Me volví de nuevo para ver con qué había tropezado y lo encontré de inmediato: era algo blanco que sobresalía de entre los pepinos. Durante un instante de vacilación, algo en mí se empeñó desesperadamente en creer que era un pequeño rastrillo, un ingenioso utensilio de jardinería con dientes blancos y curvados. Pero no tardé en recobrar la razón y no me quedó más remedio que admitir que era una mano. Una mano unida a un brazo. Un brazo que entraba serpenteando en el huerto de pepinos. Y allí, al final del huerto, cubierto de rocío y de un horripilante tono verde pepino debido a la oscura vegetación, había un rostro.
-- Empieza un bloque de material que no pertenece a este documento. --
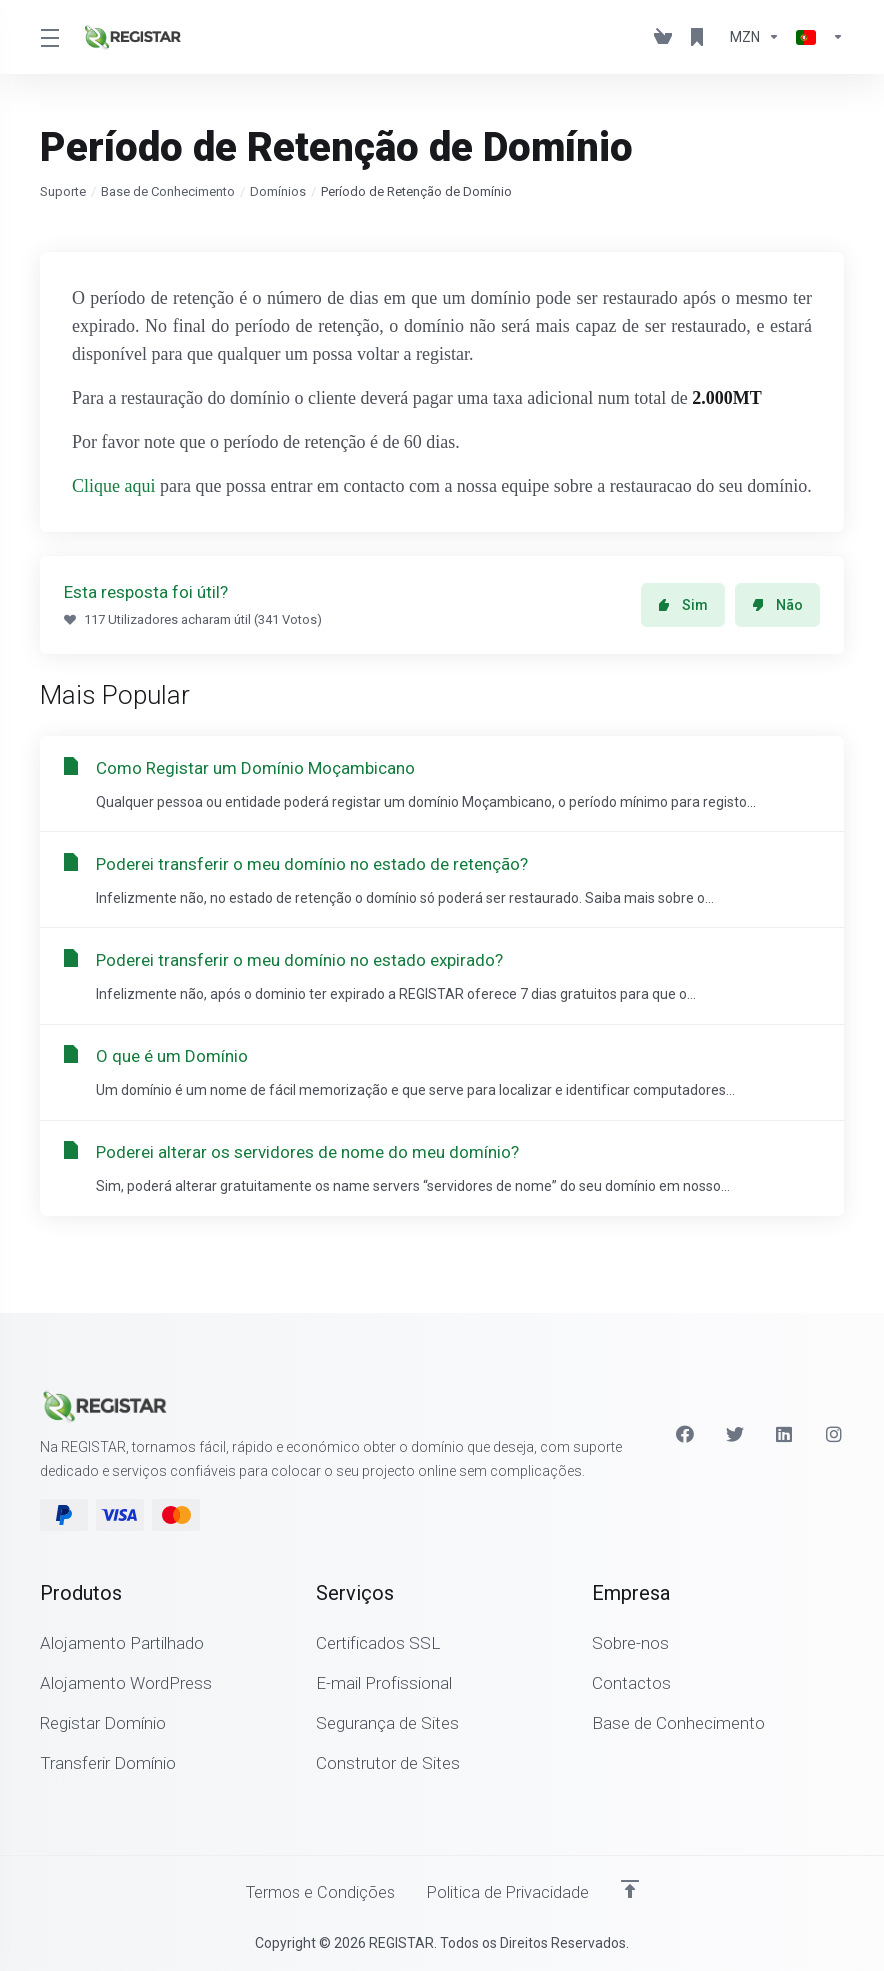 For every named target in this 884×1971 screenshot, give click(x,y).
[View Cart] (663, 37)
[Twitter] (735, 1433)
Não (777, 605)
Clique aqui (114, 486)
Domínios (278, 191)
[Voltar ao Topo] (633, 1888)
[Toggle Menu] (49, 37)
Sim (683, 605)
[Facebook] (685, 1433)
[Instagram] (835, 1433)
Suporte (63, 191)
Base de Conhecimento (168, 191)
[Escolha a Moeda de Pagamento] (755, 37)
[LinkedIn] (785, 1433)
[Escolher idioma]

Un rostro que hasta al más pintado le habría parecido el del legendario hombre verde de los bosques.
Movida por una fuerza de voluntad más poderosa que la mía, de nuevo me dejé caer de rodillas al suelo junto a aquella aparición, en parte porque estaba fascinada y en parte porque quería verlo de cerca. Cuando casi tenía la nariz pegada a la suya, el ser abrió los ojos. Me llevé tal susto que no pude mover ni un músculo. El cuerpo que yacía entre los pepinos cogió aire con gesto tembloroso… y, luego, tras burbujearle unos instantes en la nariz, lo expulsó despacio, casi con tristeza, convertido en una única palabra que me golpeó en plena cara.
– Vale! -dijo.
Arrugué un poco la nariz con gesto pensativo al percibir un olor bastante peculiar, un olor cuyo nombre tuve, durante apenas un segundo, en la punta de la lengua. Los ojos de aquel cuerpo, tan azules como los pájaros de los platos de porcelana, contemplaron los míos como si los observaran desde un pasado vago y borroso, como si reconocieran algo en ellos.
Y entonces desapareció de ellos todo rastro de vida. Ojalá pudiera decir que se me encogió el corazón, pero no fue así. Ojalá pudiera decir que el instinto me empujó a huir de allí, pero no sería verdad. Lo que hice fue contemplar fascinada lo que sucedía: el temblor de los dedos, la casi imperceptible opacidad broncínea que adquirió la piel como si hubiera recibido, delante de mis propios ojos, el aliento de la muerte.